Dutch prosecutors drop case of father of isolated family

DIE HAGUE, Netherlands (AP) – Prosecutors on Thursday asked a Dutch court to drop the case against a 68-year-old father who is accused of isolating and abusing his own children. farmhouse.

The case attracted worldwide attention in 2019 when police discovered the father with six of his children in a hidden room in the farmhouse in the east of the Netherlands after one boy sounded the alarm.

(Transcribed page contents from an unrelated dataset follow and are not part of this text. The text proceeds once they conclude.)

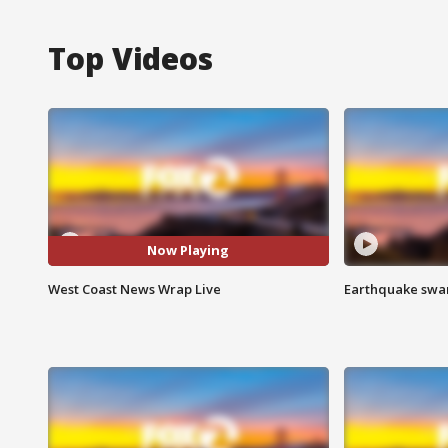
Top Videos
Now Playing
West Coast News Wrap Live
Earthquake swar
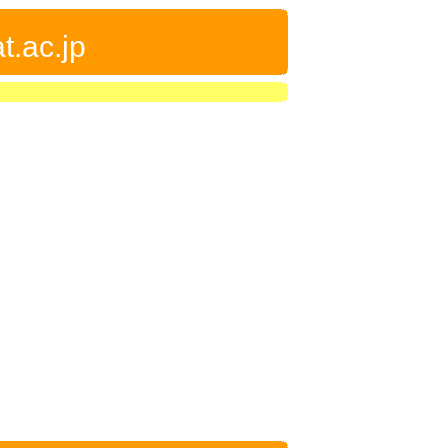
t.ac.jp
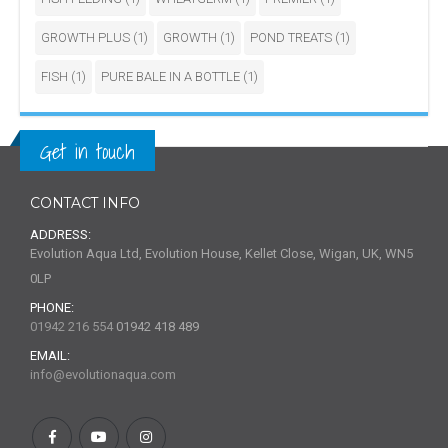
GROWTH PLUS
(1)
GROWTH
(1)
POND TREATS
(1)
FISH
(1)
PURE BALE IN A BOTTLE
(1)
Get in touch
CONTACT INFO
ADDRESS:
Evolution Aqua Ltd, Evolution House, Kellet Close, Wigan, UK, WN5
0LP
PHONE:
01942 216 554
01942 418 489
EMAIL:
info@evolutionaqua.com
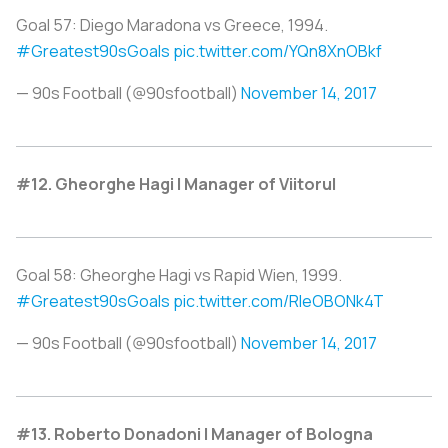
Goal 57: Diego Maradona vs Greece, 1994.
#Greatest90sGoals
pic.twitter.com/YQn8XnOBkf
— 90s Football (@90sfootball)
November 14, 2017
#12. Gheorghe Hagi | Manager of Viitorul
Goal 58: Gheorghe Hagi vs Rapid Wien, 1999.
#Greatest90sGoals
pic.twitter.com/RIeOBONk4T
— 90s Football (@90sfootball)
November 14, 2017
#13. Roberto Donadoni | Manager of Bologna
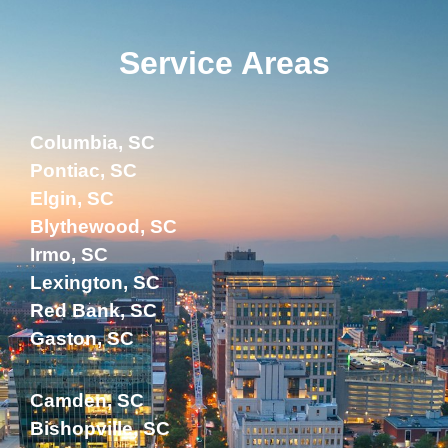
Service Areas
Columbia, SC
Pontiac, SC
Elgin, SC
Blythewood, SC
Irmo, SC
Lexington, SC
Red Bank, SC
Gaston, SC
Camden, SC
Bishopville, SC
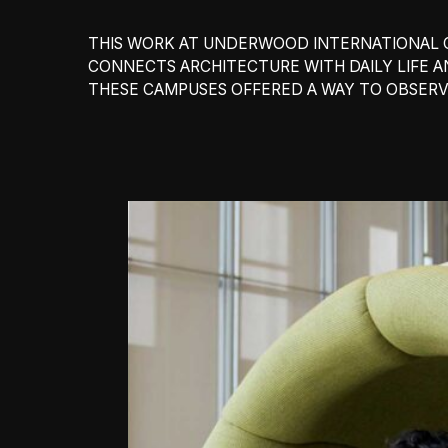
THIS WORK AT UNDERWOOD INTERNATIONAL C
CONNECTS ARCHITECTURE WITH DAILY LIFE 
THESE CAMPUSES OFFERED A WAY TO OBSERV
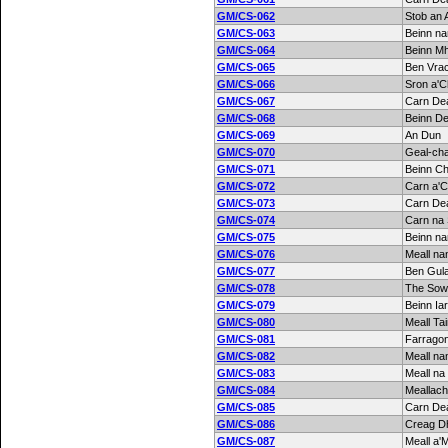
GM/CS-062
Stob an 
GM/CS-063
Beinn na
GM/CS-064
Beinn M
GM/CS-065
Ben Vrac
GM/CS-066
Sron a'C
GM/CS-067
Carn De
GM/CS-068
Beinn D
GM/CS-069
An Dun
GM/CS-070
Geal-ch
GM/CS-071
Beinn C
GM/CS-072
Carn a'C
GM/CS-073
Carn De
GM/CS-074
Carn na
GM/CS-075
Beinn n
GM/CS-076
Meall na
GM/CS-077
Ben Gula
GM/CS-078
The Sow 
GM/CS-079
Beinn Ia
GM/CS-080
Meall Ta
GM/CS-081
Farragon 
GM/CS-082
Meall n
GM/CS-083
Meall na
GM/CS-084
Meallac
GM/CS-085
Carn De
GM/CS-086
Creag D
GM/CS-087
Meall a'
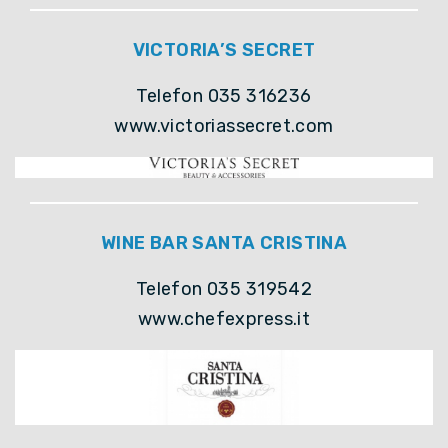
VICTORIA’S SECRET
Telefon 035 316236
www.victoriassecret.com
WINE BAR SANTA CRISTINA
Telefon 035 319542
www.chefexpress.it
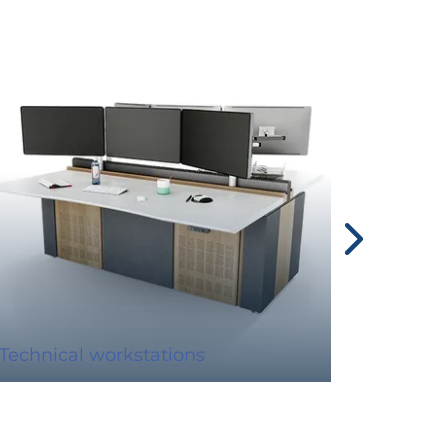
Technical workstations
Display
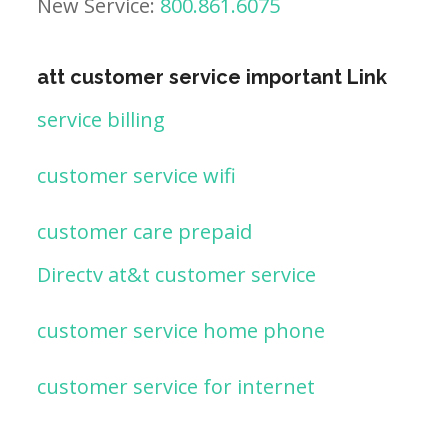
New Service:
800.861.6075
att customer service important Link
service billing
customer service wifi
customer care prepaid
Directv at&t customer service
customer service home phone
customer service for internet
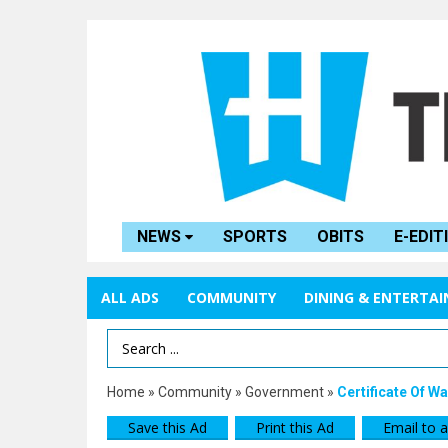
NEWS
SPORTS
OBITS
E-EDIT
ALL ADS
COMMUNITY
DINING & ENTERTA
Search Term
Home
»
Community
»
Government
»
Certificate Of 
Save this Ad
Print this Ad
Email to a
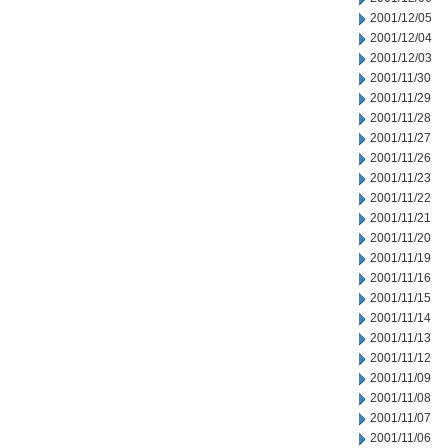
2001/12/05
2001/12/04
2001/12/03
2001/11/30
2001/11/29
2001/11/28
2001/11/27
2001/11/26
2001/11/23
2001/11/22
2001/11/21
2001/11/20
2001/11/19
2001/11/16
2001/11/15
2001/11/14
2001/11/13
2001/11/12
2001/11/09
2001/11/08
2001/11/07
2001/11/06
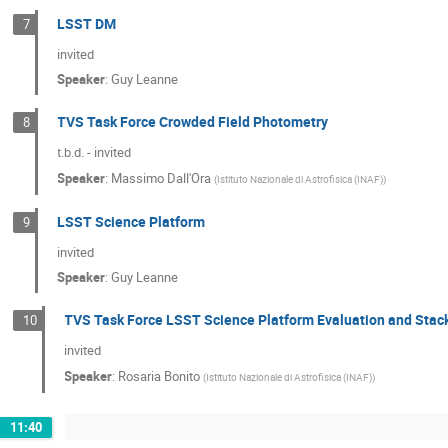
LSST DM
7
invited
Speaker
:
Guy Leanne
TVS Task Force Crowded Field Photometry
8
t.b.d. - invited
Speaker
:
Massimo Dall'Ora
(
Istituto Nazionale di Astrofisica (INAF)
)
LSST Science Platform
9
invited
Speaker
:
Guy Leanne
TVS Task Force LSST Science Platform Evaluation and Stac
10
invited
Speaker
:
Rosaria Bonito
(
Istituto Nazionale di Astrofisica (INAF)
)
11:40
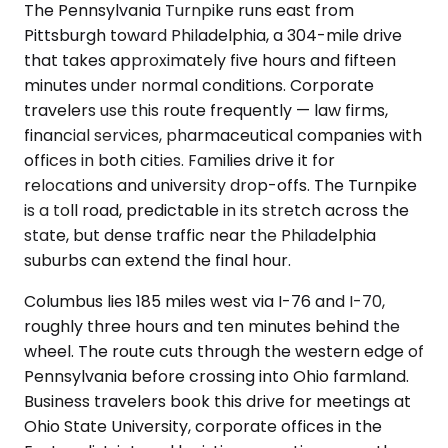
The Pennsylvania Turnpike runs east from
Pittsburgh toward Philadelphia, a 304-mile drive
that takes approximately five hours and fifteen
minutes under normal conditions. Corporate
travelers use this route frequently — law firms,
financial services, pharmaceutical companies with
offices in both cities. Families drive it for
relocations and university drop-offs. The Turnpike
is a toll road, predictable in its stretch across the
state, but dense traffic near the Philadelphia
suburbs can extend the final hour.
Columbus lies 185 miles west via I-76 and I-70,
roughly three hours and ten minutes behind the
wheel. The route cuts through the western edge of
Pennsylvania before crossing into Ohio farmland.
Business travelers book this drive for meetings at
Ohio State University, corporate offices in the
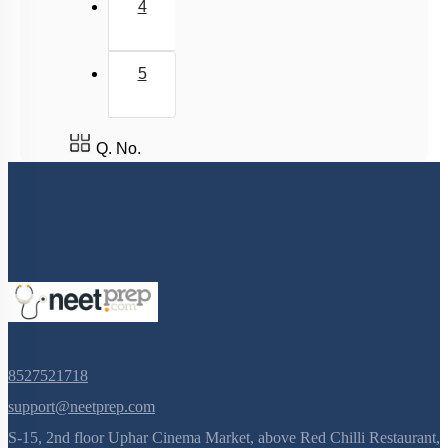
4
5
Q. No.
8527521718
support@neetprep.com
S-15, 2nd floor Uphar Cinema Market, above Red Chilli Restaurant,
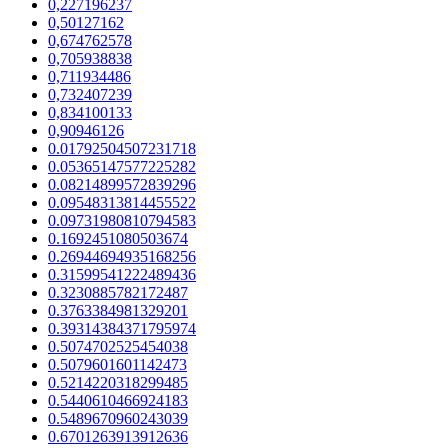
0,227196237
0,50127162
0,674762578
0,705938838
0,711934486
0,732407239
0,834100133
0,90946126
0.01792504507231718
0.05365147577225282
0.08214899572839296
0.09548313814455522
0.09731980810794583
0.1692451080503674
0.26944694935168256
0.31599541222489436
0.3230885782172487
0.3763384981329201
0.39314384371795974
0.5074702525454038
0.5079601601142473
0.5214220318299485
0.5440610466924183
0.5489670960243039
0.6701263913912636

At a pre-trial hearing in January last year, prosecutors portrayed the father as a deeply religious man who saw his family as ‘chosen by God’ and did everything in his power – including physical beatings and other punishments – to prevent them from succumbing to what he regarded as malicious influences from outside. .

Prosecutors now say the man, identified only under Dutch privacy rules as Gerrit Jan van D., was largely disabled by a stroke in 2016. The prosecution would violate his right to a fair trial, as he did not in able to defend himself, prosecutors said.

While judges asked to stop the case, prosecutors said their efforts and those of the police were a useful goal to free the family.

“We got the younger children out of an unsafe, bizarre situation. And in the course of the investigation, we gave them something they had not had before: a real existence in our society through their registration in the personal register, but more importantly: freedom of choice. ‘

The six children kept on the farm are now all young adults. Three older brothers and sisters left the family’s isolated life earlier. Their mother died in 2004.

Prosecutors acknowledged that their decision would be difficult for the children who escaped the isolation, and told investigators “about terrible things they endure.”

Prosecutors said that while the case against the father is over, all the children are free to choose their own future, even if it means returning to isolation with their sick father.

“In the last 18 months, the children have come to know our society, to be able to participate in it and to receive spiritual and medical care,” they said. “If they, now that they could taste the alternative, still choose to want to live in isolation with their father again, to practice their faith … it is their choice.”